Wellington Organists’ Association – National Organ Month
Simon Preston: Alleluyas
Arthur Wills: Lullaby for a Royal Prince
Flor Peeters: Aria
Jean Langlais: Organ Book
P.D.Q. Bach (alias Peter Schickele): Sonata da Circo S 3-ring (Circus Sonata)
Max Reger: Benedictus,
Healey Willan: Passacaglia and Fugue in E minor, no.2
Sacred Heart Cathedral
Tuesday, 7 September, 12.45pm
Another (poorly attended) recital in this series was quite a contrast to the previous one: this was entitled ‘Make a Joyful Noise’, and so it did on the whole, accompanied in the first half by the sounds of screams, shrieks and yells of the children from the adjacent Catholic primary school in the Cathedral’s forecourt.
It was surprising to have a programme entirely of twentieth (or nineteenth to twentieth) century composers; only one work, Reger’s, was written in the nineteenth century. Appropriate too, since this week’s Composers of the Week, marking National Organ Week, are twentieth and twenty-first century composers for the organ.

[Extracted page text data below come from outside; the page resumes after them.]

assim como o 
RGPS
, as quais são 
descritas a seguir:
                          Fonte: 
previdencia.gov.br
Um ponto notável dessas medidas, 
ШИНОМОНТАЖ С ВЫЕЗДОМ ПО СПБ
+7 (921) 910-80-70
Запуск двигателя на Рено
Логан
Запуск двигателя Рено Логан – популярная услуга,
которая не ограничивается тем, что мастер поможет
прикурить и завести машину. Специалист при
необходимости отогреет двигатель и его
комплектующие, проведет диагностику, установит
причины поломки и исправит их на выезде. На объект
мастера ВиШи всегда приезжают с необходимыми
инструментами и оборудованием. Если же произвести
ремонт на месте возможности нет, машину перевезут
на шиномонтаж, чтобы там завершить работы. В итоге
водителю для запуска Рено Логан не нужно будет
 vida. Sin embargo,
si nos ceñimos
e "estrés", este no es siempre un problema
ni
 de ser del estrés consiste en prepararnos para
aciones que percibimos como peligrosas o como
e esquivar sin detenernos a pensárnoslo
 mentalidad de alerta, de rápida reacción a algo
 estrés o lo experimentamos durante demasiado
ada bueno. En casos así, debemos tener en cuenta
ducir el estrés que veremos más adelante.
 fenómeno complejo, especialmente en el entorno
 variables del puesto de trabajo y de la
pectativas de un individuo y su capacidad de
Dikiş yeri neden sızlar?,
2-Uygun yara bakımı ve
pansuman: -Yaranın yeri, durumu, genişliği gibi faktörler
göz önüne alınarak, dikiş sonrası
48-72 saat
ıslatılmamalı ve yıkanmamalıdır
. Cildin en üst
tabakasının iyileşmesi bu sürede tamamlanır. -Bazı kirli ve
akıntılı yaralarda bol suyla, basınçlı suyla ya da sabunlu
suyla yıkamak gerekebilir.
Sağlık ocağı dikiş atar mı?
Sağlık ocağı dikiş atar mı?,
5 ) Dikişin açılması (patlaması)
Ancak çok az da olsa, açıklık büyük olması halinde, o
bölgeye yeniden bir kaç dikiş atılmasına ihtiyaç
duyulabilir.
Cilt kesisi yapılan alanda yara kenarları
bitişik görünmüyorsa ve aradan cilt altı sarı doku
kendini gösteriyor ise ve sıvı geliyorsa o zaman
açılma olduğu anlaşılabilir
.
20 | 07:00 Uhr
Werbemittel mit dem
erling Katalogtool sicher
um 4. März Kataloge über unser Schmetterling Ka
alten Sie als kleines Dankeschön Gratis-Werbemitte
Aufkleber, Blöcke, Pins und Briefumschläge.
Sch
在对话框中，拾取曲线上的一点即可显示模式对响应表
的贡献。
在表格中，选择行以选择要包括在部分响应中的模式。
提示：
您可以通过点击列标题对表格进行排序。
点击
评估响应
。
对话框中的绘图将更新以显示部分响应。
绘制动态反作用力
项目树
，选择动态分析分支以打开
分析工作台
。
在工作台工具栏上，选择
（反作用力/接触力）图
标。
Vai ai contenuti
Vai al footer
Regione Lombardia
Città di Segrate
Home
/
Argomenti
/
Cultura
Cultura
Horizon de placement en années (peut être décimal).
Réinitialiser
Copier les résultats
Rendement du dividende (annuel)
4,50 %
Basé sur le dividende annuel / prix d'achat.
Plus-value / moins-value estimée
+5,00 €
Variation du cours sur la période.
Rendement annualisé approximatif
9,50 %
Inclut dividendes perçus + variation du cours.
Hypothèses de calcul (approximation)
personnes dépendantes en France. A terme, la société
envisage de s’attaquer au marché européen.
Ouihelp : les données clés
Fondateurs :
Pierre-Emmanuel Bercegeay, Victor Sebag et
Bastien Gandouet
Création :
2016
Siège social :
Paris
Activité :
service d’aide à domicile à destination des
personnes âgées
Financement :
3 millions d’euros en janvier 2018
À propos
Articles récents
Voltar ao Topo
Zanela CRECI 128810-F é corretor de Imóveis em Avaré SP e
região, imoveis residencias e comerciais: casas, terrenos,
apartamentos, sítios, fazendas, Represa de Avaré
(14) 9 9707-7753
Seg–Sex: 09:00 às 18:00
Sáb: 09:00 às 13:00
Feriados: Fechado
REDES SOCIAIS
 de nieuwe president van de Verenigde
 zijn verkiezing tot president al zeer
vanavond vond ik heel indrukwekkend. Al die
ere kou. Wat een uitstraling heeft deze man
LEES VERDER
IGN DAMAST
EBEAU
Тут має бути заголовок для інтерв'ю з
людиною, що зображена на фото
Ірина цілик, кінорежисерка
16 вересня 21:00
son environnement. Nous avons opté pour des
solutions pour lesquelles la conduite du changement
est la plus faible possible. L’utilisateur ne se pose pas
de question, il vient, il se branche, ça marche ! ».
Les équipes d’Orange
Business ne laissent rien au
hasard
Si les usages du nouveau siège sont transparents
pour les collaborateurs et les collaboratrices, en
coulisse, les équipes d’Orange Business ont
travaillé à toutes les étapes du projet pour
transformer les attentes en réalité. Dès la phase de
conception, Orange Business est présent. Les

The programme began with a work by noted organist Simon Preston. This was perhaps the most exciting item in the whole programme. It included intriguing harmonies and pentatonic melodies. There was lovely use of quiet stops, after a dramatic opening; there was a grand ending.
Arthur Wills, another British organist, wrote his piece to celebrate the birth of Prince William. It was suitably soft, with a gentle rocking rhythm. A very attractive piece, it reminded me of the Adagio from Suite Modale by Flor Peeters, whose Aria followed – a slow, reflective piece, using a narrow range of notes.
The Langlais piece was improvisatory in style, and consisted of five movements: a Prelude that was very quiet and subtle, though with contrasting sections; Pastoral Song, to which the same description could be applied, then Chorale in E minor. This featured large chords, but was still relatively soft and simple. A reed stop was introduced, but the music remained slow – and not very interesting. A pleasant movement for flutes followed, and then Pasticcio, which contributed more robust sound, through medieval-sounding pentatonic music with the trumpet stop.
The indefatigable P.D.Q. Bach (whose dates were given as 1907-1742?) made a welcome humorous intrusion into the programme. Dianne Halliday reproduced Schickele’s 1995 ‘Performance Note’ and ‘Program Notes’ in the printed programme, from which we learned that the work was written for ‘your standard calliope’; I learn from my dictionary that calliope is a US term for a steam organ! Among other amusing (dis)information in the notes was the following: “Circus Berserkus, though small, was widely traveled”. This is marked by the fact that the titles of the movements are in four different languages.
‘Spiel Vorspiel’ was a jolly little fast waltz, employing amusing chords and intervals. ‘Entrada Grande’ did sound rather like mechanical circus music, followed by a tedious scale passage – was this for the animals processing into the arena? ‘Smokski the Russian Bear’ featured variations on Bach’s ‘Jesu Joy of Man’s Desiring’ – not on the chorale melody, but on the accompaniment (the only bit of JSB heard in two days’ organ recitals). It ended with a bear-like cluster of sounds. ‘Toccata Ecdysiastica’ used chirpy flute stops, notably a 2-foot – perhaps this was dizzy ecstasy?* A well-known tune was the bass melody. P.D.Q. Bach’s work was quite demanding technically – and harmonically!
Max Reger’s Benedictus opened very quietly, and employed much chromatic writing, typical of the late nineteenth century, under the influence of Wagner and others. A louder second section was followed by reversion to the very quiet mood of the opening.
Healey Willan (1873-1968) was an Englishman who spent most of his life in Canada. I found his Passacaglia more interesting and varied harmonically than the Reger work. It also was quite chromatic, and at times rather portentous. The fugue was strong with a very full ending, giving rein to an extensive registration.
It was pleasing to have such a varied programme, impeccably played.
*I find that ecdysis is a real word, meaning the periodic shedding of the cuticle or exoskeleton of certain insects, and reptiles. So perhaps the chirping was that of insects and reptiles, enthusiastically shedding their outer layers?